Beim Bürgerbegehren auf Bezirksebene gibt es bisher keine Quoren und leider soll es so bleiben. Wenn sich drei Prozent der Wahlberechtigten für das Bürgerbegehren aussprechen und bei der anschließenden Wahl vielleicht ebendiese drei Prozent daran teilnehmen und dafür stimmen, ist das Ergebnis gültig. Das ist grotesk. Hamburgs Bezirke sind keine Dörfer, sondern Großstädte mit 100 000 bis über 400 000 Einwohnern. Hier geht es um Themen, die viele betreffen.

Warum sollten wir ein Gesetz akzeptieren, in dem eine kleine Minderheit der Mehrheit ihren Willen aufdrängen kann? Solche Forderungen durchweht der böse Geist des Antiparlamentarischen. Es wird so getan, als ob ein frei von den Wählern gewähltes Parlament dümmer und weniger verantwortungsvoll sei als eine kleine Gruppe selbst ernannter Aktivisten, die gegen neue Wohnprojekte oder den Neubau eines Heims für Demenzkranke zu Felde zieht.

Wir haben die "Wutbürger" in Stuttgart noch in Erinnerung, die aus der Verteidigung eines potthässlichen Bahnhofs fast einen Religionskrieg machten. In Kalifornien führte ein extrem "großzügiges" Gesetz über Volksentscheide dazu, dass am Ende die Bürger vom Staat alles Mögliche forderten und damit hohe Kosten verursachten, aber gleichzeitig dafür votierten, dass die Steuern immer weiter sinken. Nicht umsonst haben wir uns für eine parlamentarische, repräsentative Demokratie entschieden, in der auch der Regierungschef vom Parlament gewählt wird. Es ist leider Mode geworden, gegen das Parlament und die Politiker zu pöbeln. Doch etwas Besseres gibt es nicht.

Volksentscheide sollte es geben, aber die Hürden dafür müssen hoch sein. Wenn ein Volksentscheid den Beschluss eines Parlaments aushebeln soll, muss er auf breitestmöglicher Basis stehen.
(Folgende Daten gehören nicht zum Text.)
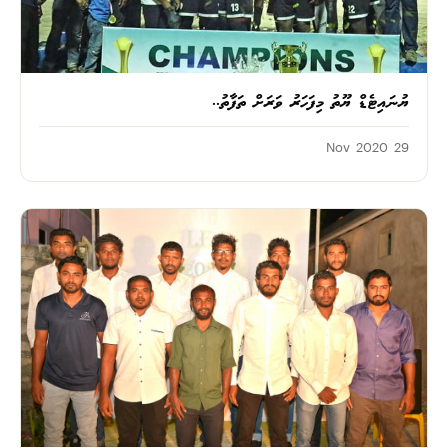
ޔުނައިޓެޑް ޔޫތު މިފަހަރު ވަރަށް ތަފާތު..
29 Nov 2020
In einer Demokratie zählt nicht das Interesse einiger Engagierter oder Motivierter, sondern das Gesetz der großen Zahl. Ein Volksentscheid ohne Quoren wird zum Völkchendiktat.

Mein Vorschlag: Wenn mindestens fünf Prozent mehr Wahlberechtigte am Bürgerbegehren oder Volksentscheid teilnehmen als an der jeweils letzten Wahl zur Bürgerschaft oder Bezirksversammlung, dann ist dieser Bürgerentscheid gültig. Ansonsten muss das Parlament das letzte Wort behalten.